Bei Hollister latscht man durch verschieden Räume, zum Teil versperren Tische oder Pflanzen den Weg. Wir haben uns aufgrund der Unübersichtlichkeit circa 17mal verlaufen und sind zum Schluss anstatt am Ausgang in der Deko gelandet. Hebt den Adrenalinspiegel.
3. Schaffe klare Sortimente und eine übersichtliche Warenpräsentation.
Och, wie langweilig. Lieber wie bei Hollister Massen an Klamotten, und gerne bei den Herren auch Damenpuppen und umgekehrt - das verwirrt so schön. Ihr wisst schon, Adrenalin...
4. Schaffe ein angenehmes Einkaufsumfeld. Der Kunde soll sich wohl, und nicht belästigt fühlen.
Das ist natürlich relativ. Aber ich würde davon ausgehen, dass sich jeder normale Mensch von mehr als 130 Dezibel Musiklautstärkepegel mit Beats belästigt fühlt. Nur bei Hollister nicht. Da findet man es toll. Ebensolches gilt für die Geruchsentwicklung. Da ja nun regelmäßig ein Verkaufsgehilfe seinen Einzugsbereich mit Hollister-Duft einnebelt, riecht es so wie bei Douglas ohne Dunstabzug - penetrant. Stört aber irgendwie auch nicht. Sondern hebt den Stress-/Adrenalinpegel.
5. Stelle kompetentes Verkaufspersonal zur Verfügung.
Dazu muss ich sagen: Das haben die anderen Läden auch nicht, aber bei Hollister sehen die unfähigen wenigstens noch spitze aus.
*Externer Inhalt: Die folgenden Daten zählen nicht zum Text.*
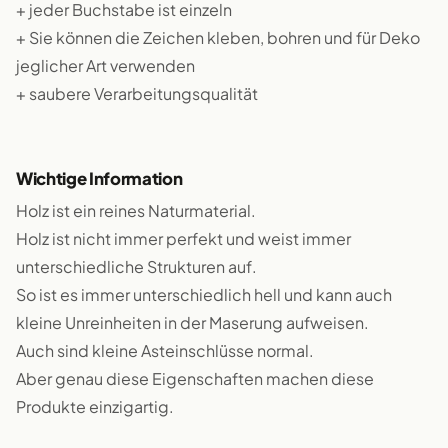
+ jeder Buchstabe ist einzeln
+ Sie können die Zeichen kleben, bohren und für Deko
jeglicher Art verwenden
+ saubere Verarbeitungsqualität
Wichtige Information
Holz ist ein reines Naturmaterial.
Holz ist nicht immer perfekt und weist immer
unterschiedliche Strukturen auf.
So ist es immer unterschiedlich hell und kann auch
kleine Unreinheiten in der Maserung aufweisen.
Auch sind kleine Asteinschlüsse normal.
Aber genau diese Eigenschaften machen diese
Produkte einzigartig.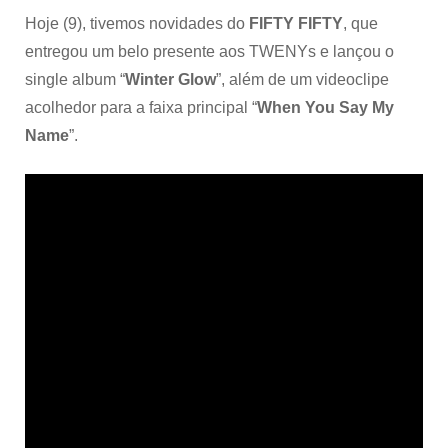
Hoje (9), tivemos novidades do
FIFTY FIFTY
, que
entregou um belo presente aos TWENYs e lançou o
single album “
Winter Glow
”, além de um videoclipe
acolhedor para a faixa principal “
When You Say My
Name
”.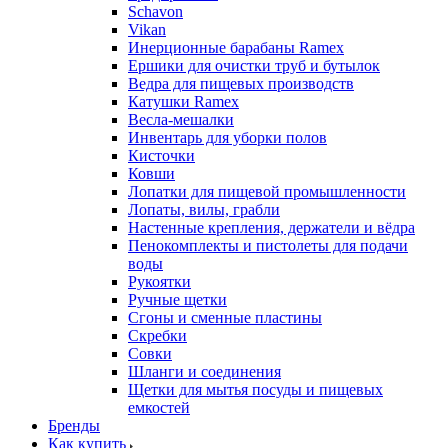
Schavon
Vikan
Инерционные барабаны Ramex
Ершики для очистки труб и бутылок
Ведра для пищевых производств
Катушки Ramex
Весла-мешалки
Инвентарь для уборки полов
Кисточки
Ковши
Лопатки для пищевой промышленности
Лопаты, вилы, грабли
Настенные крепления, держатели и вёдра
Пенокомплекты и пистолеты для подачи
воды
Рукоятки
Ручные щетки
Сгоны и сменные пластины
Скребки
Совки
Шланги и соединения
Щетки для мытья посуды и пищевых
емкостей
Бренды
Как купить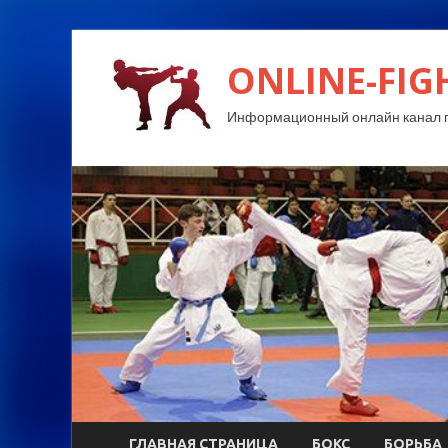
ONLINE-FIG
Информационный онлайн канал п
ГЛАВНАЯ СТРАНИЦА
БОКС
БОРЬБА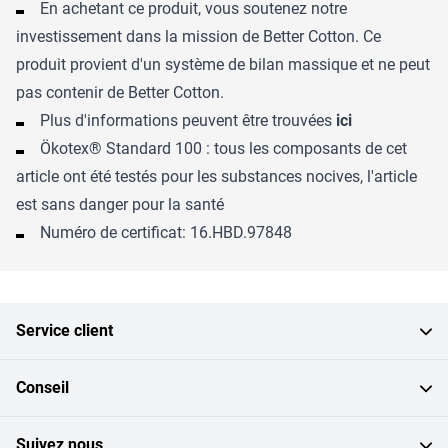
En achetant ce produit, vous soutenez notre
investissement dans la mission de Better Cotton. Ce
produit provient d'un système de bilan massique et ne peut
pas contenir de Better Cotton.
Plus d'informations peuvent être trouvées
ici
Ökotex® Standard 100 : tous les composants de cet
article ont été testés pour les substances nocives, l'article
est sans danger pour la santé
Numéro de certificat: 16.HBD.97848
Service client
Conseil
Suivez nous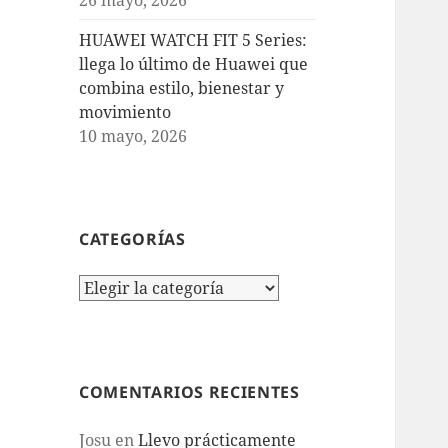
HUAWEI WATCH FIT 5 Series:
llega lo último de Huawei que
combina estilo, bienestar y
movimiento
10 mayo, 2026
CATEGORÍAS
Categorías
COMENTARIOS RECIENTES
Josu
en
Llevo prácticamente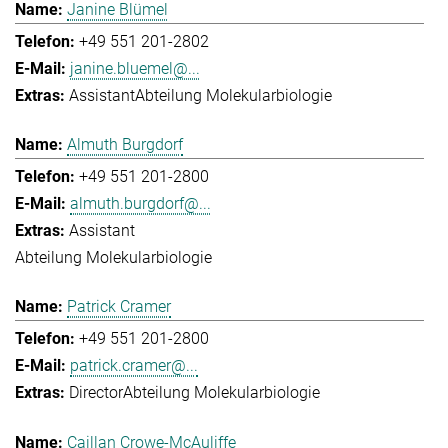
Janine Blümel
+49 551 201-2802
janine.bluemel@...
Assistant
Abteilung Molekularbiologie
Almuth Burgdorf
+49 551 201-2800
almuth.burgdorf@...
Assistant
Abteilung Molekularbiologie
Patrick Cramer
+49 551 201-2800
patrick.cramer@...
Director
Abteilung Molekularbiologie
Caillan Crowe-McAuliffe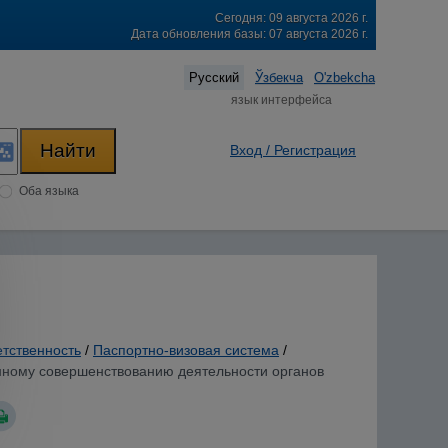
Сегодня: 09 августа 2026 г.
Дата обновления базы: 07 августа 2026 г.
Русский
Ўзбекча
O'zbekcha
язык интерфейса
Вход / Регистрация
Оба языка
етственность
/
Паспортно-визовая система
/
енному совершенствованию деятельности органов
Da macht es auch nichts, dass man ewig an der Kasse anstehen muss, weil die Model-Jünglinge das mit dem Eintippen nicht so gut hinbekommen (kann aber auch an der Dunkelheit liegen, da würde ich auch nichts erkennen) - denn dabei kann man in aller Ruhe die Hübschen anglotzen - und wenn das nichts fürs Adrenalin ist, weiß ich auch nicht.
6. Bewerbe im Schaufenster die wichtigsten Teile des Sortiments.
Quatsch, das braucht kein Mensch, statt dessen stellt Hollister ja auch die knackigen Surf-Hasen vors Tor - mit denen kann man sich sogar fotografieren lassen. Ebenfalls eine gute Hormonkurbel.
So, es ist nun nicht so, dass ich da bald wieder hinmüsste, aber ich finde: man muss es mal mitgemacht haben. Was einem nicht erspart bleibt: Hinterher sofort in die Tüte gucken, denn dann erkennt man zum ersten Mal, welche Farben, Formen und Größen man da eigentlich geshoppt hat. Und spätestens dann erreicht das Adrenalin den Siedepunkt.
Fotos: Mainlandoffice/Modepilot

Newsletter
Photo Credit:
Kommentare
das tönt irgendwie mehr nach siedendem Testosteron.
Kompliment an die besagte Freundin. Mit gegen 40 einen Freund unter 18. nicht schlecht!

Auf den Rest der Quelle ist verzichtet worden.